Sustainability auditing is a practice that has not yet stabilized in the way that financial auditing has. The standards are still evolving, the datasets are still incomplete, and the methodology is still being argued out in literature and in practice. The auditors who will matter most over the next decade are the ones who can hold rigor and humility at the same time: rigorous in method, humble about the limits of what the data can support.

Notes
  1. EPA ENERGY STAR Portfolio Manager Technical Reference, "Source Energy" methodology; Sustainability Atlas, "Building Energy Performance Benchmarks," February 2026. Source-to-site multipliers vary by grid mix; 2.8 to 3.0 reflects the range used in EPA scoring as of 2025.
  2. World Resources Institute / WBCSD GHG Protocol, Corporate Standard. Scope definitions and category breakdowns under Scope 3 are detailed in the GHG Protocol Scope 3 Standard.
  3. GrowNYC waste composition analysis; DSNY operational reporting on the 14M-ton citywide annual waste stream.
  4. EPA ENERGY STAR scoring methodology. NYC's Local Law 33 letter-grade label uses ENERGY STAR scores as the basis: A is 85+, B is 70-84, C is 55-69, D is below 55, and N applies where a score cannot be calculated.
  5. CDP, "Closing the Gap" series on disclosed-vs-actual emissions; academic literature on Scope 3 estimation methods (Stadler et al., 2018; Klaaßen and Stoll, 2021).
  6. NYC Open Data, "Energy and Water Data Disclosure for Local Law 84." The example values are illustrative; pull actual values for any specific building before drawing conclusions.

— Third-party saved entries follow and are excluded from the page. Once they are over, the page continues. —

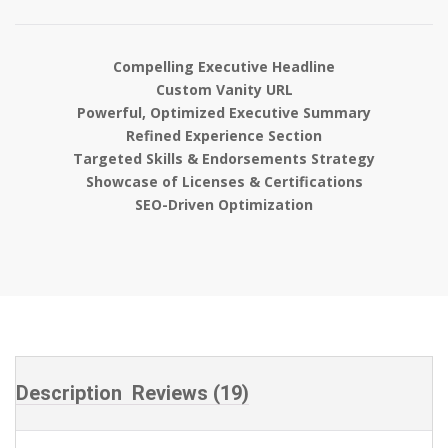
based on
customer
ratings
Compelling Executive Headline
Custom Vanity URL
Powerful, Optimized Executive Summary
Refined Experience Section
Targeted Skills & Endorsements Strategy
Showcase of Licenses & Certifications
SEO-Driven Optimization
Description
Reviews (19)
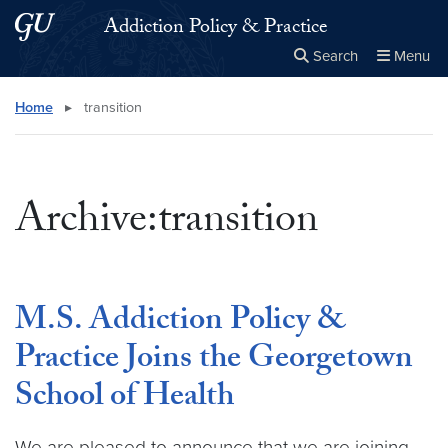
Skip to main content
Skip to main site menu
Addiction Policy & Practice
Search
Menu
Close the
×
Search this site
Search
Home
▸
transition
Archive:transition
M.S. Addiction Policy &
Practice Joins the Georgetown
School of Health
We are pleased to announce that we are joining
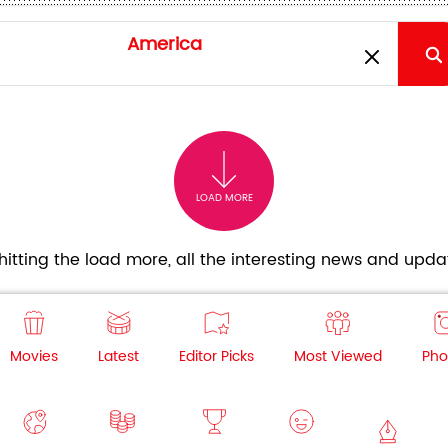
LOAD MORE
itting the load more, all the interesting news and updat
Movies
Latest
Editor Picks
Most Viewed
Pho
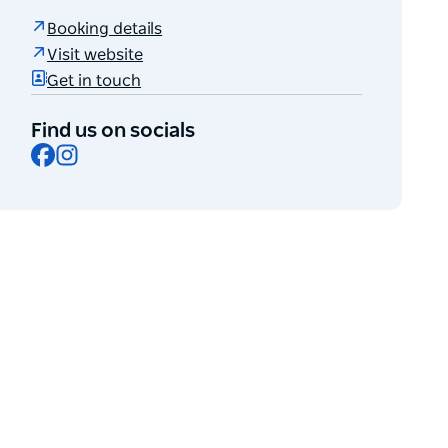
Booking details
Visit website
Get in touch
Find us on socials
Facebook
Instagram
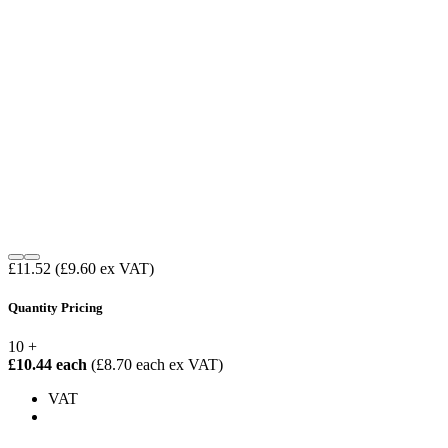
£11.52
(£9.60 ex VAT)
Quantity Pricing
10 +
£10.44 each
(£8.70 each ex VAT)
VAT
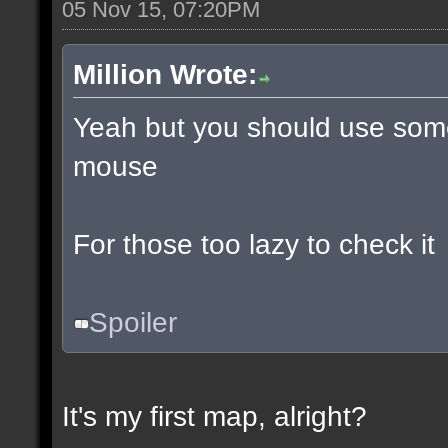
05 Nov 15, 07:20PM
Million Wrote:
Yeah but you should use some
mouse
For those too lazy to check it
Spoiler
It's my first map, alright?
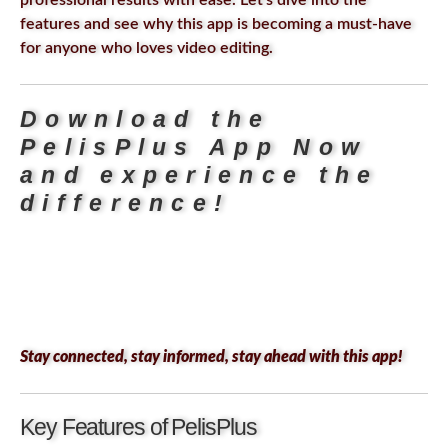
professional results with ease. Let’s dive into the
features and see why this app is becoming a must-have
for anyone who loves video editing.
Download the
PelisPlus App Now
and experience the
difference!
Stay connected, stay informed, stay ahead with this app!
Key Features of PelisPlus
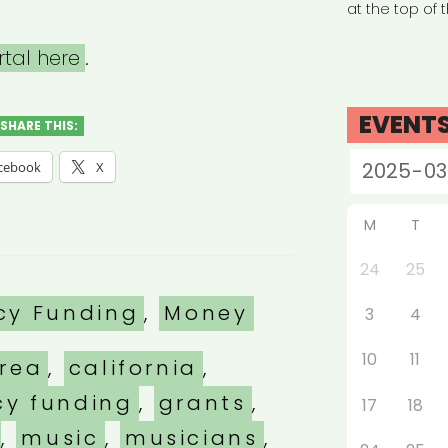
at the top of 
rtal here
.
EVENT
SHARE THIS:
cebook
X
M
T
24
25
es
cy Funding
,
Money
3
4
10
11
rea
,
california
,
y funding
,
grants
,
17
18
,
music
,
musicians
,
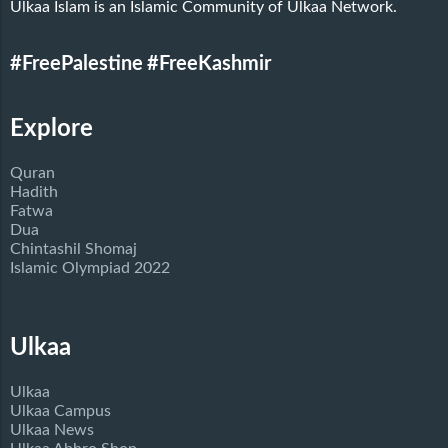
Ulkaa Islam is an Islamic Community of Ulkaa Network.
#FreePalestine
#FreeKashmir
Explore
Quran
Hadith
Fatwa
Dua
Chintashil Shomaj
Islamic Olympiad 2022
Ulkaa
Ulkaa
Ulkaa Campus
Ulkaa News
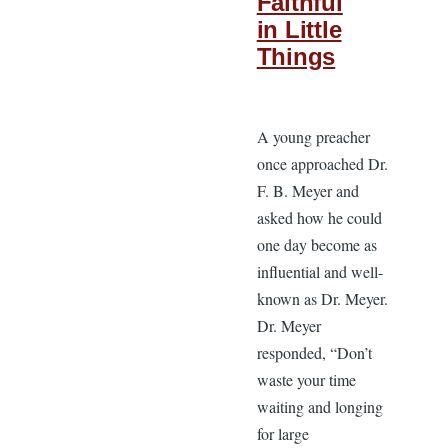
Faithful
in Little
Things
A young preacher
once approached Dr.
F. B. Meyer and
asked how he could
one day become as
influential and well-
known as Dr. Meyer.
Dr. Meyer
responded, “Don’t
waste your time
waiting and longing
for large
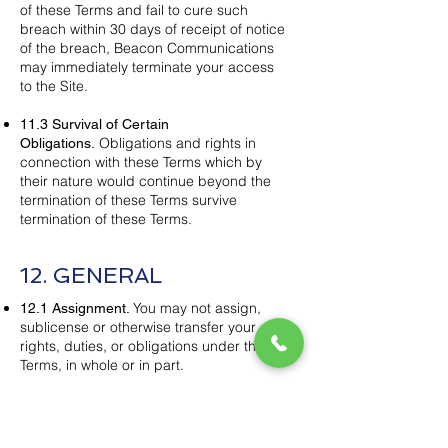
of these Terms and fail to cure such
breach within 30 days of receipt of notice
of the breach, Beacon Communications
may immediately terminate your access
to the Site.
11.3 Survival of Certain
Obligations and rights in
Obligations.
connection with these Terms which by
their nature would continue beyond the
termination of these Terms survive
termination of these Terms.
12. GENERAL
You may not assign,
12.1 Assignment.
sublicense or otherwise transfer your
rights, duties, or obligations under these
Terms, in whole or in part.
No provision of these
12.2 Amendments.
Terms may be amended or modified
except by a written document signed by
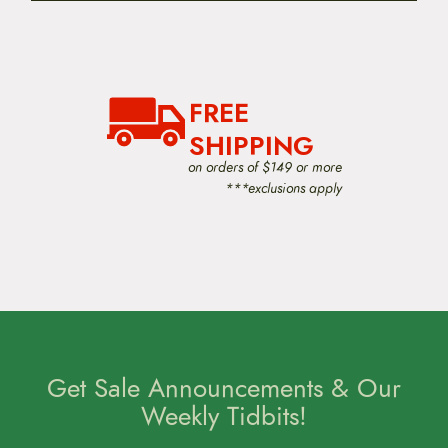
FREE
SHIPPING
on orders of $149 or more
***exclusions apply
Get Sale Announcements & Our
Weekly Tidbits!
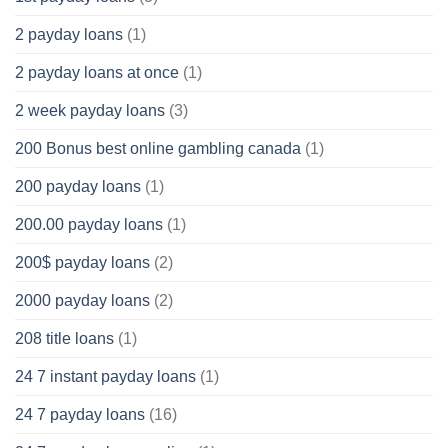
2 payday loans
(1)
2 payday loans at once
(1)
2 week payday loans
(3)
200 Bonus best online gambling canada
(1)
200 payday loans
(1)
200.00 payday loans
(1)
200$ payday loans
(2)
2000 payday loans
(2)
208 title loans
(1)
24 7 instant payday loans
(1)
24 7 payday loans
(16)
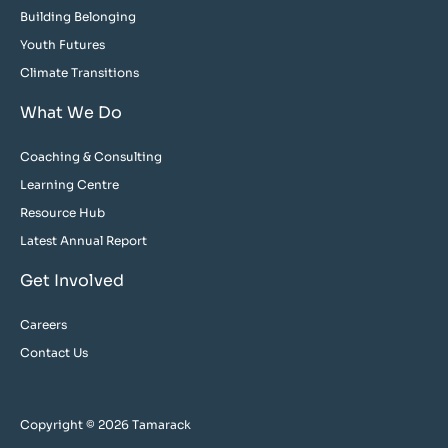
Building Belonging
Youth Futures
Climate Transitions
What We Do
Coaching & Consulting
Learning Centre
Resource Hub
Latest Annual Report
Get Involved
Careers
Contact Us
Copyright © 2026 Tamarack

  7. Kontokosta, C., "LL84 Energy Benchmarking" technical report. The cleaned NYC LL84 dataset of office buildings (n = 948) showed median Site EUI of approximately 132 kBtu/sf and median Source EUI of approximately 213 kBtu/sf.
  8. NYC Department of Buildings, LL97 Article 320 emissions limits by occupancy classification. The figures used in this example are approximations for illustration; actual caps are assigned per building based on its specific Energy Star Portfolio Manager use type.

All datasets, methodologies, and figures referenced are publicly available. Specific values used in the worked example are illustrative.